# Aim of the task
Once you find the line with "Double room" in the data below, transcribe exactly each line from there to the line with "material intelligence | circul", inclusive, and nothing else. Drop the pictures.

Records for processing START

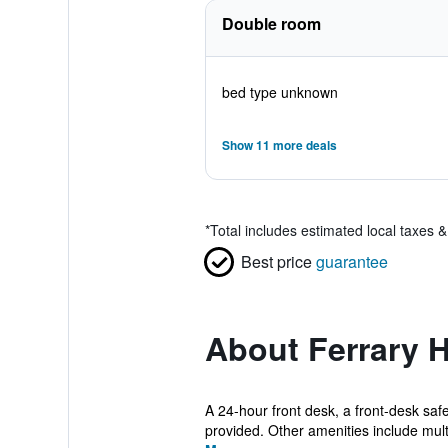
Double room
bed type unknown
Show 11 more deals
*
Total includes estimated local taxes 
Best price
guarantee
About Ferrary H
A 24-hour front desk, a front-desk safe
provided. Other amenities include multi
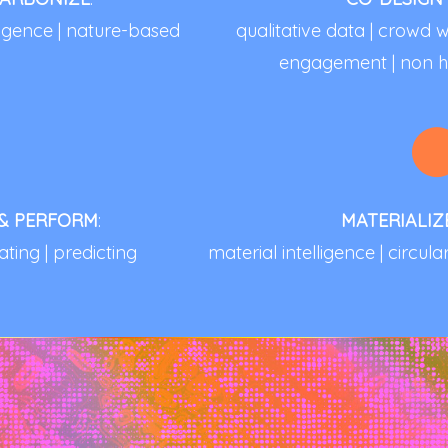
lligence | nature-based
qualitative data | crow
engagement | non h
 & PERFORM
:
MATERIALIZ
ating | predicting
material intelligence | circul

Records for processing END
Records for processing START

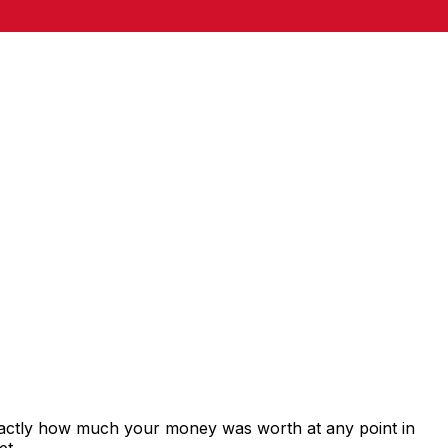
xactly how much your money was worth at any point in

Records for processing END
Records for processing START

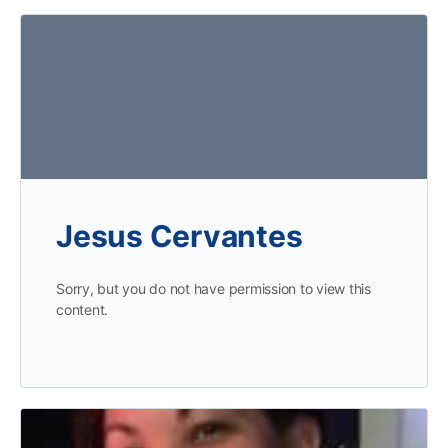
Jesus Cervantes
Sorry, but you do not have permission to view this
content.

Records for processing END

# Expected output
Double room
bed type unknown
Show 11 more deals
*
Total includes estimated local taxes 
Best price
guarantee
About Ferrary H
A 24-hour front desk, a front-desk safe
provided. Other amenities include multi
lligence | nature-based
qualitative data | crow
engagement | non h
 & PERFORM
:
MATERIALIZ
ating | predicting
material intelligence | circul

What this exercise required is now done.